◆ EXERCISE: Copy each entry below unchanged; the images do not go in the copy.

::: DATA FOR ANALYSIS

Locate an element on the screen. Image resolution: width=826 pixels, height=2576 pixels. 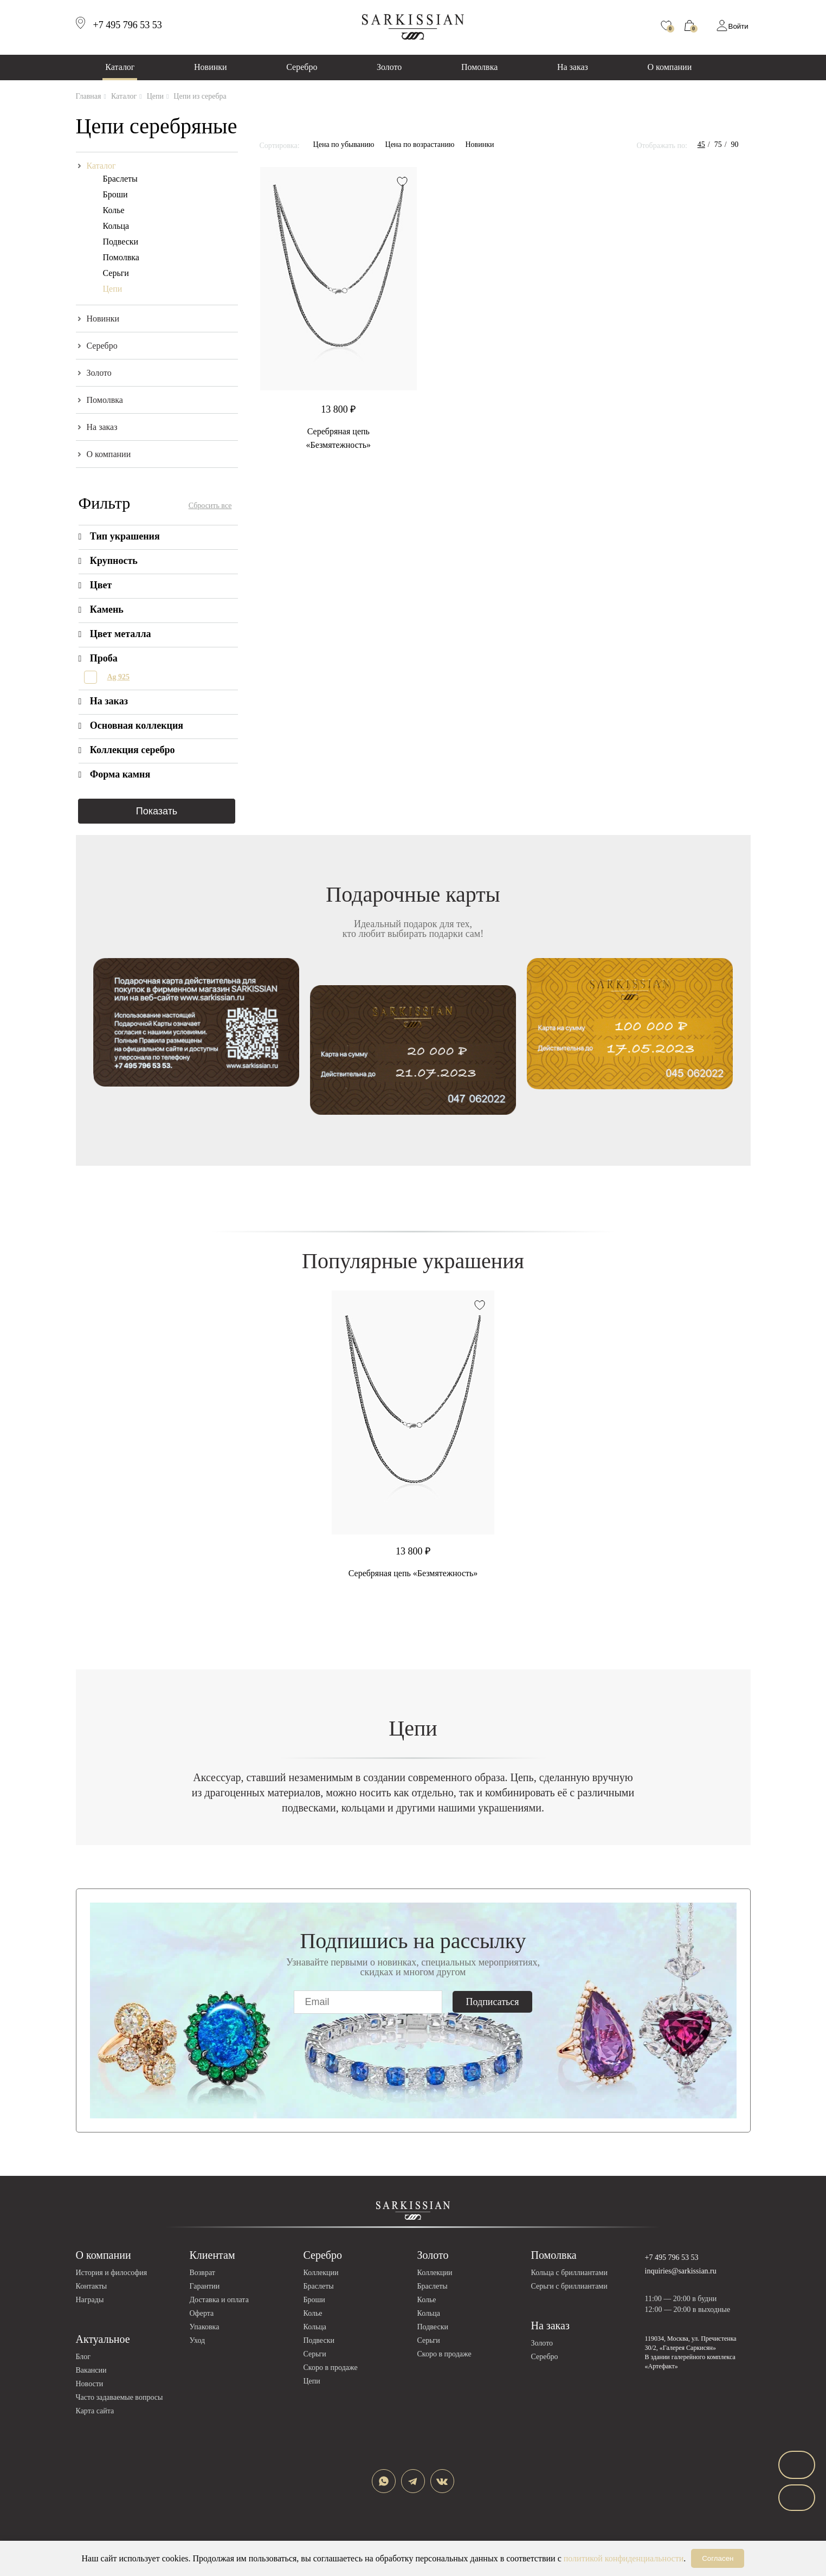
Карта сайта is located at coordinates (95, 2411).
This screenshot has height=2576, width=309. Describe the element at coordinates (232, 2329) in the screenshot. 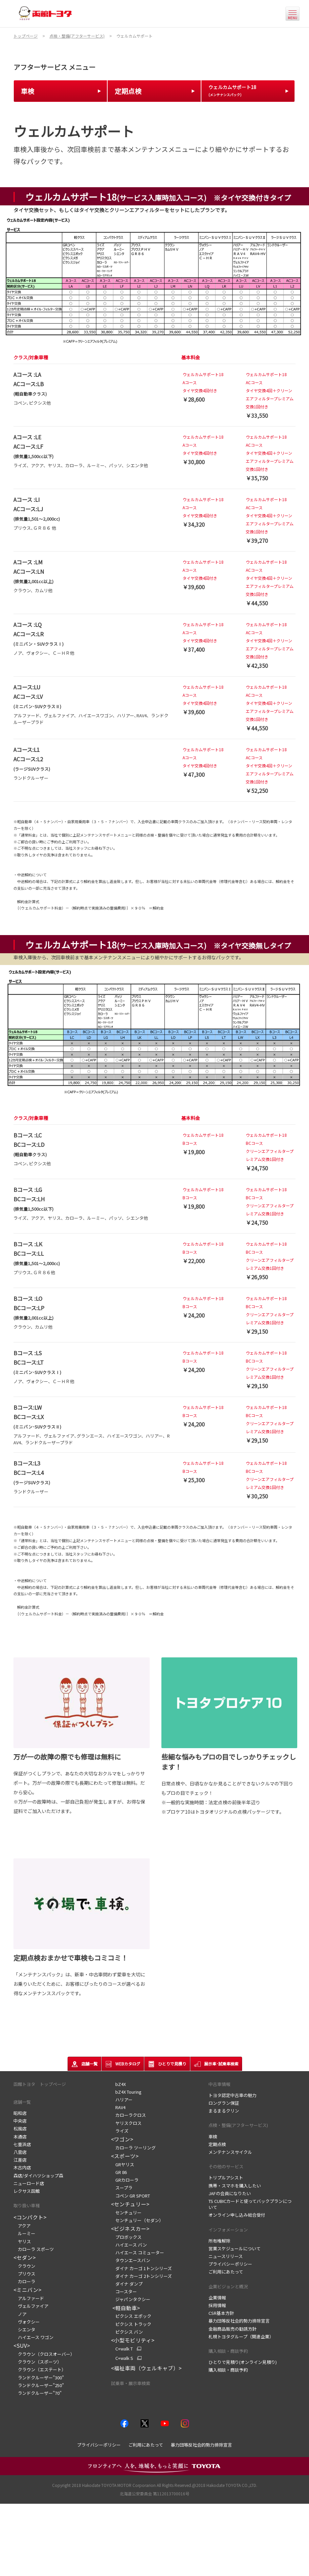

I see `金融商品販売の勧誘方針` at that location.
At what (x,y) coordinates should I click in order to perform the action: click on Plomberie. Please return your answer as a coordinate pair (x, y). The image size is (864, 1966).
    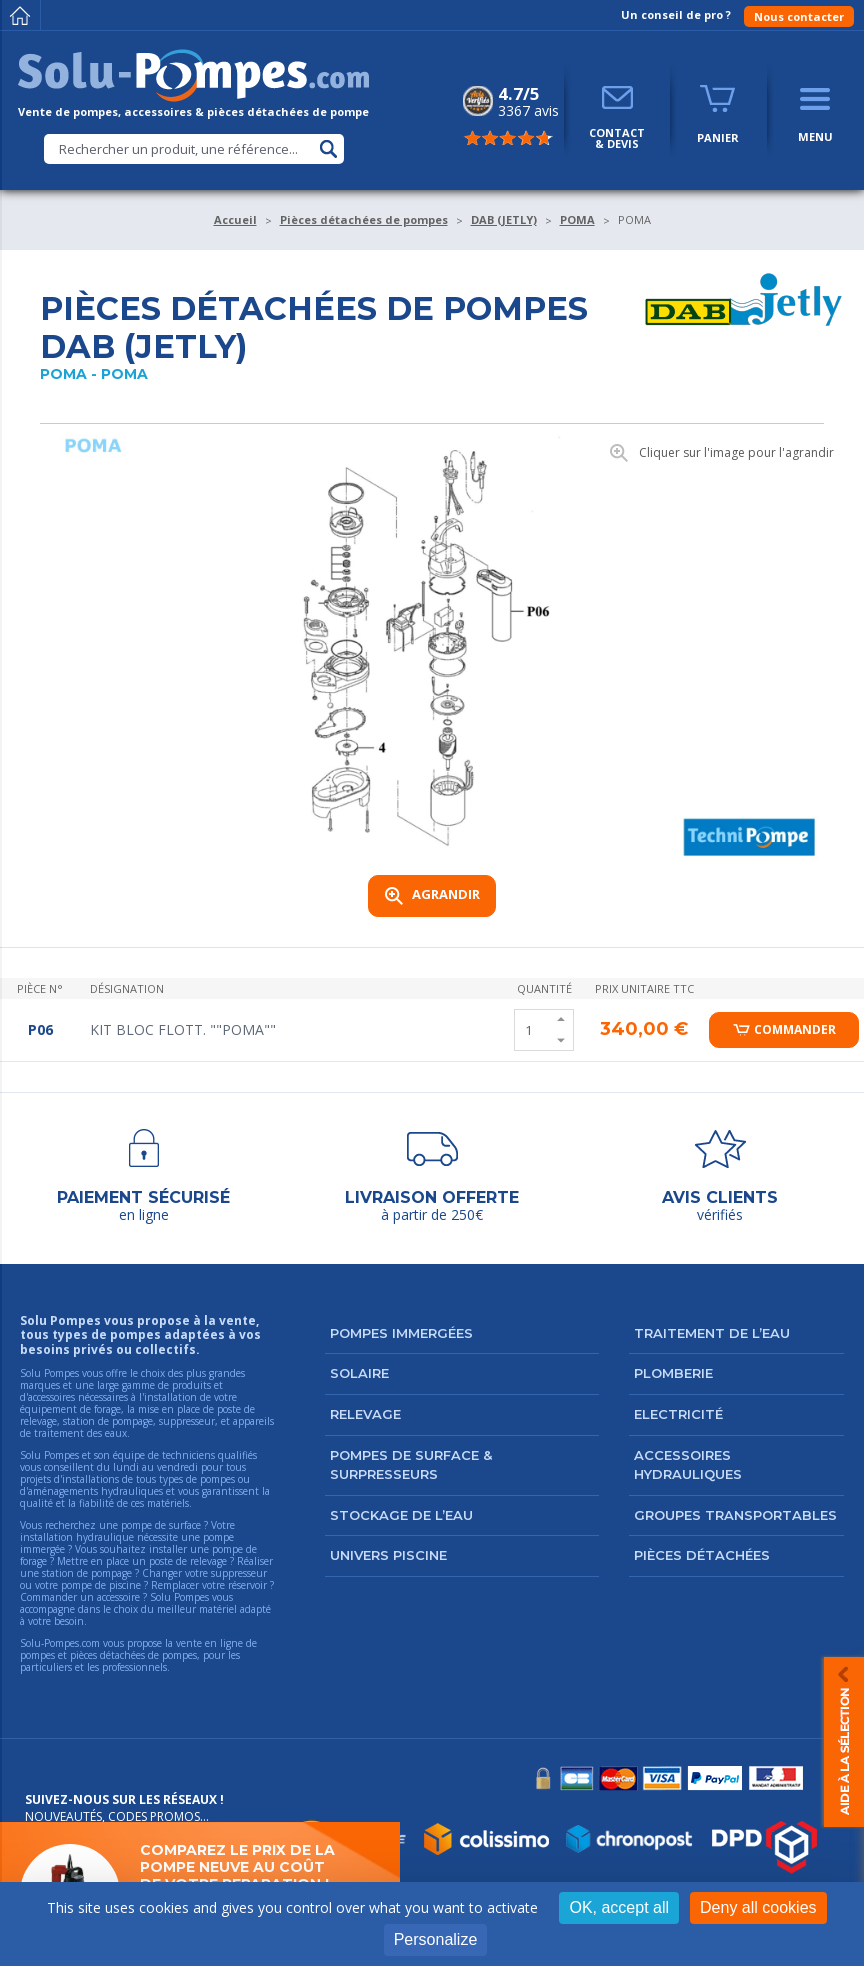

::::::

◆ REPLY:
Locate an element on the screen. Image resolution: width=826 pixels, height=2576 pixels. 
Карта сайта is located at coordinates (95, 2411).
This screenshot has height=2576, width=309. Describe the element at coordinates (232, 2329) in the screenshot. 

I see `金融商品販売の勧誘方針` at that location.
At what (x,y) coordinates should I click in order to perform the action: click on Plomberie. Please return your answer as a coordinate pair (x, y). The image size is (864, 1966).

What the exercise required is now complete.